Fernão Dias Pais é eleito juiz ordinário e presidente da Câmara Municipal de São Paulo e reconstrói a abadia dos beneditinos.

1653

Os jesuítas retornam a São Paulo após 13 anos de exílio e iniciam a construção do novo conjunto igreja e colégio. Infatigáveis educadores, cabia aos jesuítas quase que a universalidade da atuação em prol do ensino do País.

No século XVII, segundo o depoimento, aliás lacônico, de Simão de Vasconcelos, deviam as aulas do Colégio de São Paulo ter sido primárias. Mas tal o prestígio dos alunos do colégio que vemos nos inventários do tempo alegrarem as autoridades jurídicas que este e aquele testamento fora redigido por “estudantes do colégio”.

Nas aulas da Companhia, únicas no abandono em que a instrução pública vivia, ensinavam abalizados professores. Graus científicos, literários e teológicos se atribuíam aos que completavam o curso, sendo o título de mestre em artes, tão apreciado quanto prestigiado.

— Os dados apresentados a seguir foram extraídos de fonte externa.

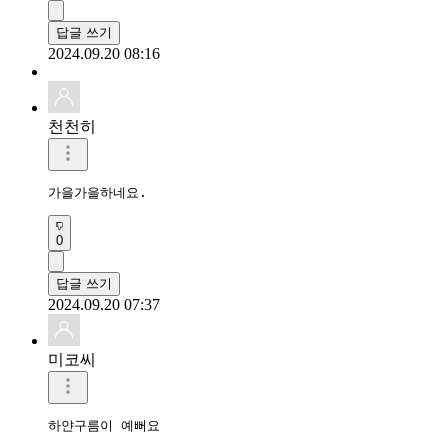
답글 쓰기
2024.09.20 08:16
천천히
가을가을하네요.
0
답글 쓰기
2024.09.20 07:37
미코씨
하얀구름이 예뻐요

Nos cenóbios, sobretudo no Colégio, existiam esboços de livraria. Já em 1653 havia quem em São Paulo encadernasse livros! No inventário de Pedro Fernandes surge um “torno de emprensar livros” avaliado em 320 réis.

1654

A 23 de maio comentava-se que todos os caminhos “das serventias por esta villa e pera o mar estavão tapados e não havia quem por elles pudesse passar”.

1655

Houve pelo menos um paulista do século XVII retratado; o afamado Redentor da Pátria: Francisco Nunes de Siqueira, o negociador, em 1655, do primeiro acordo entre Pires e Camargos. “Por este merecimento lhe tributou a Pátria, di-lo Pedro Taques, uma obsequiosa lembrança, fazendo-o retratar com verdadeira efígie do mesmo modo com História da Cidade de São Paulo que fez a sua pública entrada que foi a cavalo, vestido de armas brancas, em sela hierônima, com lança ao ombro, bigodes à Fernandina.”

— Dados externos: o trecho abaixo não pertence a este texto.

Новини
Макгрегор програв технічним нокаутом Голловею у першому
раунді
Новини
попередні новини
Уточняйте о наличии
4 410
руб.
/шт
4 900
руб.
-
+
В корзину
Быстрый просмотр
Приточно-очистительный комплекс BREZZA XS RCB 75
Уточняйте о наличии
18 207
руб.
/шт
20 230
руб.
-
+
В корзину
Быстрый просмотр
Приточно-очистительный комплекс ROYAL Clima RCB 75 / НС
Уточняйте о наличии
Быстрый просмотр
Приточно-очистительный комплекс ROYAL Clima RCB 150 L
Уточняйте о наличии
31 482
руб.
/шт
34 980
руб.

Perdeu-se este retrato eqüestre, preciosíssimo documento da nossa arte primitiva.

1656

As propriedades no centro da vila ficavam frequentemente devolutas. Assim se deu a doação ao Capitão Luís Rodrigues Duarte servidor de Sua Majestade nas guerras de Pernambuco dos terrenos solicitados “não sendo dados a outrem” para neles fazer casa onde vivesse. A 20 de novembro de 1656 pôs-se o alcaide a passear pela rua a clamar: Posse! Posse! Uma e muitas vezes. Depois disto Luís Rodrigues dentro dos desejados chãos por três vezes gritou: Posse! Como ninguém nada objetasse a este cerimonial singelo ficou o capitão das guerras de Pernambuco senhor daquilo a que pretendia.

1657

Desde 1657 tinha a vila mestre de capela em sua matriz, o que implica certamente a existência de coro, embora desacompanhado de órgão ou realejo e quiçá; apenas apoiado por alguma harpa ou cítara.

A arte pictórica do planalto só podia ser o que foi, pobríssima ou, antes, nula. Com a inópia dos elementos essenciais da vida rude coetânea, onde achar terreno para uma eflorescência artística?

Retrato algum de paulista do século XVII subsistiu à devastação do tempo. Pelo menos ao que saibamos. E mais provável é que pouquíssimos filhos de São Paulo se hajam retratado, tal a dificuldade da reprodução pictórica, pela carência de artistas.

1660

Apaziguadas as lutas civis, pelo acordo de 25 de janeiro de 1660, resolveram os paulistanos, inspirados pelo seu pacificador o Ouvidor- Geral Dr. Pedro de Mustre Portugal comemorar a volta dos dias de bonança, por meio da fatura de grande obra de utilidade pública: o restabelecimento do Caminho do Mar.